THE COLORS OF MY EMOTIONS | SHOW-AND-TELL
All of your emotions are for a purpose and help guide you through life. REMEMBER, There is no such thing as a “bad” emotion.
It is not only “ok” to feel sad or angry, but it is actually good. It’s brave to be willing to feel emotions that can be uncomfortable or even scary because that’s your body and mind telling you it’s time for a mindful moment.
It is very important to acknowledge each and every emotion for the uniquely beautiful rainbow they create.
MEMBERS: Complete this activity for show-and-tell at the Hangout Live!
Storytime Line up | I Am Mindful
The fun continues with STORYTIME and discovering how to be MINDFUL.
Watch the Trailer | We're All Wonders
“Now younger readers can meet Auggie Pullman, an ordinary boy with an extraordinary face, and his beloved dog, Daisy.

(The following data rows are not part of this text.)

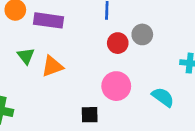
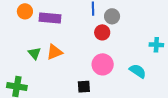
gray circle: (142, 34) -> (112, 16), moved
green triangle: (26, 56) -> (34, 53), moved

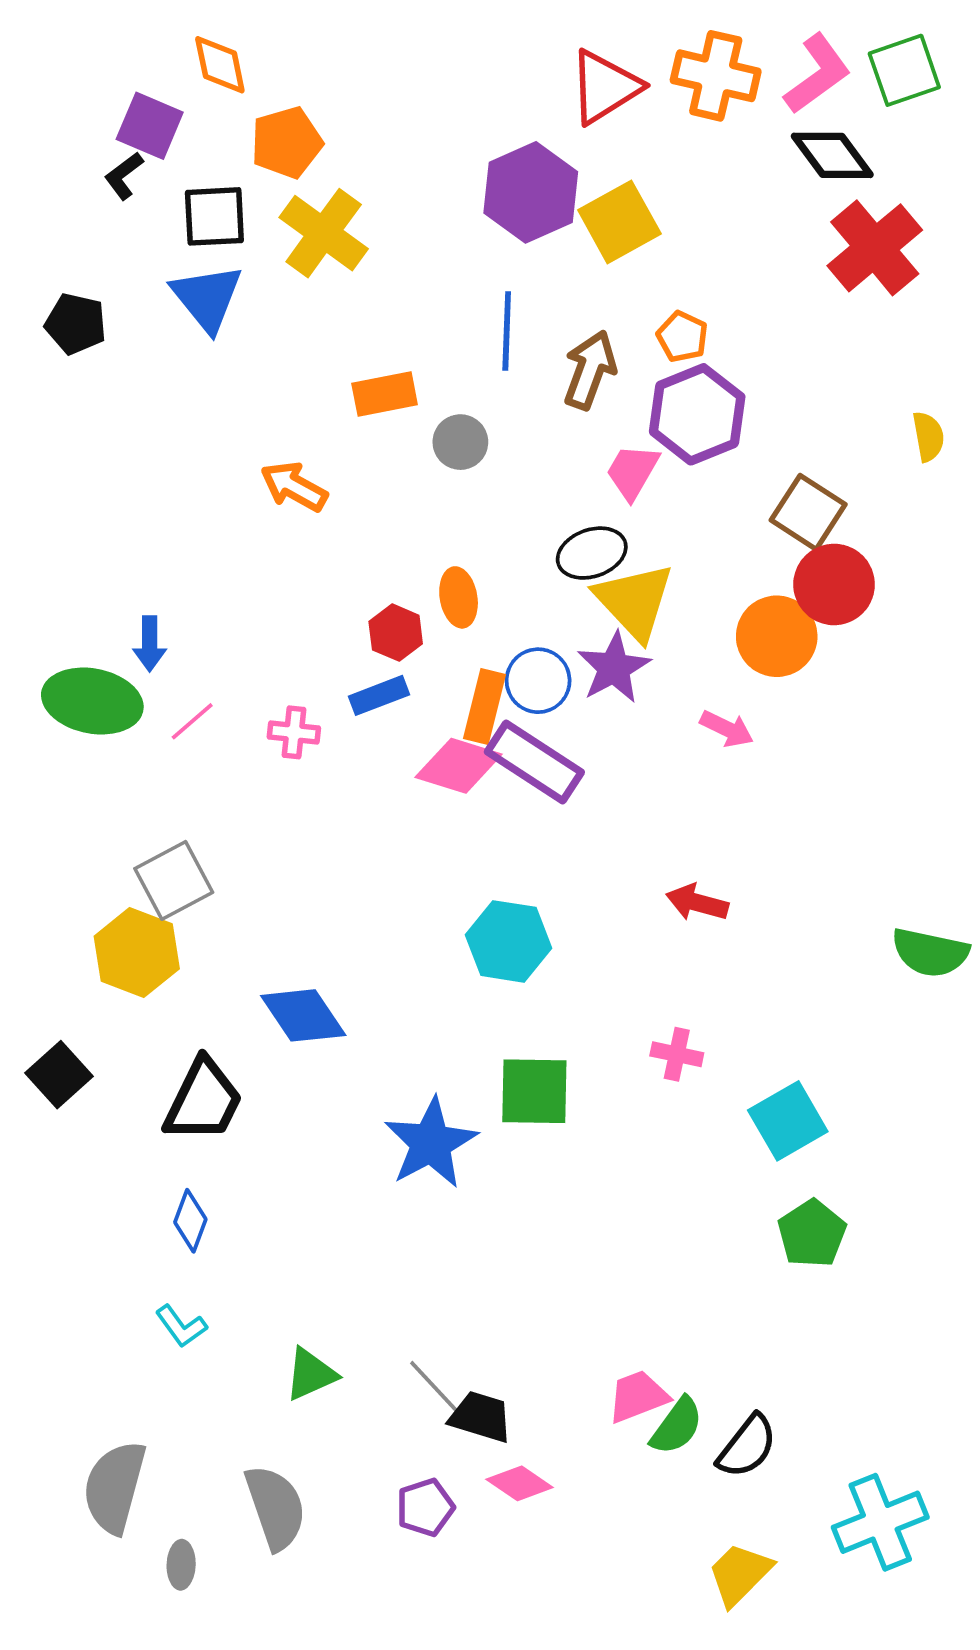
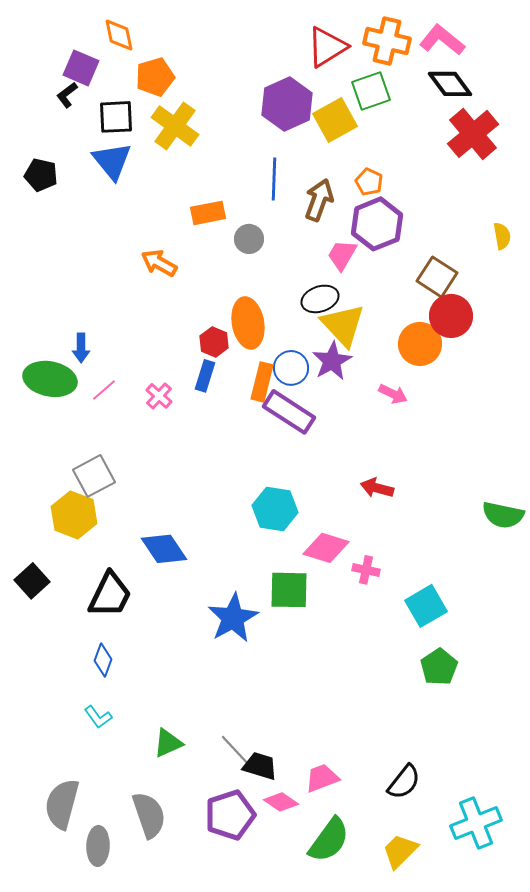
green square: (904, 70) -> (371, 91), moved
pink L-shape: (817, 74) -> (442, 40), turned -105
orange ellipse: (459, 597) -> (248, 323), size x1.6
blue rectangle: (379, 695) -> (205, 376), turned -52
pink cross: (294, 732) -> (159, 396), turned 36
pink diamond: (459, 766) -> (326, 548), moved
pink trapezoid: (638, 1396) -> (322, 778), moved
green semicircle: (677, 1426) -> (329, 840), moved, size x1.4
purple pentagon: (425, 1507) -> (230, 815), size x1.6
gray ellipse: (181, 1565) -> (98, 846), size x1.5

We’re All Wonders may be Auggie’s story, but it taps into every child’s longing to belong, and to be seen for who they truly are. It’s the perfect way for families and educators to talk about empathy and kindness with young children.”
STORYTIME COMING SOON | February 2022
I AM MINDFUL | Trailer
Life can be fast paced with lots of things competing for our attention. It may start to feel overwhelming and confusing like walking in the fog, making it difficult to see the beauty of the world around us.
This is how it can feel on the inside with our emotions.
Maybe you try for attention but it seems no one can hear you and no one can see you. Did you know that you have a super power that will clear the fog so that you can see and be seen – hear and be heard?
Being mindful means that you are aware of your thoughts, feelings and emotions, and that of others as well. Being fully present in the moment – this is your super power.
This season we’ll be navigating some areas in life that can feel like we are stuck walking in the fog. Together we will pack skills that allow us to see through the fog to the big beautiful world out there. When you use your power of mindfulness and being fully aware of yourself and others around you, the path that opens up in front of you will lead to connection, discovery and adventure!